Decreases in labile intracellular zinc (Zni) contribute to LPS‐induced apoptosis in cultured sheep pulmonary artery endothelial cells (SPAEC)

Abstract

After iron, zinc is the most abundant intracellular metal and Zni quota is maintained in a narrow range (100‐500 uM) by the activity of zinc importers (SLC39A1‐14) and zinc exporters (SLC30A1‐10). Although virtually all zinc is bound to protein, a chelatable pool of Zni is capable of participating in intracellular signaling and functions.
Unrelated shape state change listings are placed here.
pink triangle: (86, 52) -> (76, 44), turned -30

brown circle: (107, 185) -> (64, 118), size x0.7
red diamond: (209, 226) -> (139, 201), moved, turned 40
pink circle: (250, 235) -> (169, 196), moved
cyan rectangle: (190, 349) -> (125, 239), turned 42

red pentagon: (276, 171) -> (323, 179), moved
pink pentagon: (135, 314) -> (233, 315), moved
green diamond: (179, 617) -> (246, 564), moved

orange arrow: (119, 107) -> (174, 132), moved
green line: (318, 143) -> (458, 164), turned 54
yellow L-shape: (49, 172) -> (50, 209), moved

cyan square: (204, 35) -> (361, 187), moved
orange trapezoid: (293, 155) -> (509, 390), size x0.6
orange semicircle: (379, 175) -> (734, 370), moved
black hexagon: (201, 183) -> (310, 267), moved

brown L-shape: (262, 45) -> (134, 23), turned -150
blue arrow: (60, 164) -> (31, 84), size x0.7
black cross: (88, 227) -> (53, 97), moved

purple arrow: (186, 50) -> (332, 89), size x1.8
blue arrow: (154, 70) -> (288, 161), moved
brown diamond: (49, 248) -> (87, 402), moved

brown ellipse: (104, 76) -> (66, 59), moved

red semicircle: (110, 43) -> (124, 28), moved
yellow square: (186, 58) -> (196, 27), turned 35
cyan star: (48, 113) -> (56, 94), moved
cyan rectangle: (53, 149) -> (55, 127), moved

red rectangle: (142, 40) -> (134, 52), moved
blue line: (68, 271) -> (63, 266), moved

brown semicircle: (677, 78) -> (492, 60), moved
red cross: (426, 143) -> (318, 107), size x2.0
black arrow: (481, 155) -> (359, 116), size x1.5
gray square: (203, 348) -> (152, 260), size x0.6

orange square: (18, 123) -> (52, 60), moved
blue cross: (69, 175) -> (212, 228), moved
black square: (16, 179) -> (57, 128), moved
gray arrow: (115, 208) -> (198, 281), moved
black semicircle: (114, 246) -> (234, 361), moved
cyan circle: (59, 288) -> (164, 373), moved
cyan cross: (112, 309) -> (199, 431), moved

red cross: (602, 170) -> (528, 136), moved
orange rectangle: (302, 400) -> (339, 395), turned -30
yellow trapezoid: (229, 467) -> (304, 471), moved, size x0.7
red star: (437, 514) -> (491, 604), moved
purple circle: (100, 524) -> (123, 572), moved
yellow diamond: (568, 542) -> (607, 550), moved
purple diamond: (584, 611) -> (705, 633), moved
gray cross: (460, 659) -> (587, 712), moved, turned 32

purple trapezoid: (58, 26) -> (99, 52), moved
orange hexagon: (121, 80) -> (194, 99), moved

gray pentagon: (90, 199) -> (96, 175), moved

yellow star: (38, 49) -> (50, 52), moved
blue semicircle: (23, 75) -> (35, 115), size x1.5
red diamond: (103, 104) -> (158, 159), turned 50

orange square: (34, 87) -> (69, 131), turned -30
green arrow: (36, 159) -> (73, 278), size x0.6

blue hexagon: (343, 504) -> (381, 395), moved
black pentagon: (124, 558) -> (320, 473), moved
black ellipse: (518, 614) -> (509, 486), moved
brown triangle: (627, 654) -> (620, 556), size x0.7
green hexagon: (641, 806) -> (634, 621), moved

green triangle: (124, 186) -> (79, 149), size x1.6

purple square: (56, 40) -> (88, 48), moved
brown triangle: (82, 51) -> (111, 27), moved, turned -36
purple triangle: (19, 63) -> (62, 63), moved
We used chemical and genetic techniques to reveal a role for decreases in Zni to affect LPS mediated apoptosis in SPAEC. Early (0.5 to 4.0 hrs) after a proapototic dose (100 ng/ml) of LPS, we noted a decrease in Zni as revealed by the zinc sensitive fluorophore, FluoZin‐3, via FACS. Confirmation of this relative decrease after LPS was obtained via: a) EPI fluorescence microscopy in live cells that revealed a 60% decrease in Zni ; and b) 40% decrease of activity of zinc sensitive metal transcription element (MRE) fused to luciferase reporter that was previously transfected into SPAEC. The functional consequences of decreases in Zni were ascertained by: a) rescuing SPAEC from LPS induced increases in caspase 3/7 by addition of exogenous zinc to normalize potential LPS induced decreases in Zni; and b) mimicking effect of LPS on caspase 3/7 activity with zinc chelator, TPEN. We conclude that LPS results in a change in net activity of zinc transporters resulting in decrease in Zni and this decrease is an important intracellular signaling pathway transducing the apoptotic effects of LPS on SPAEC.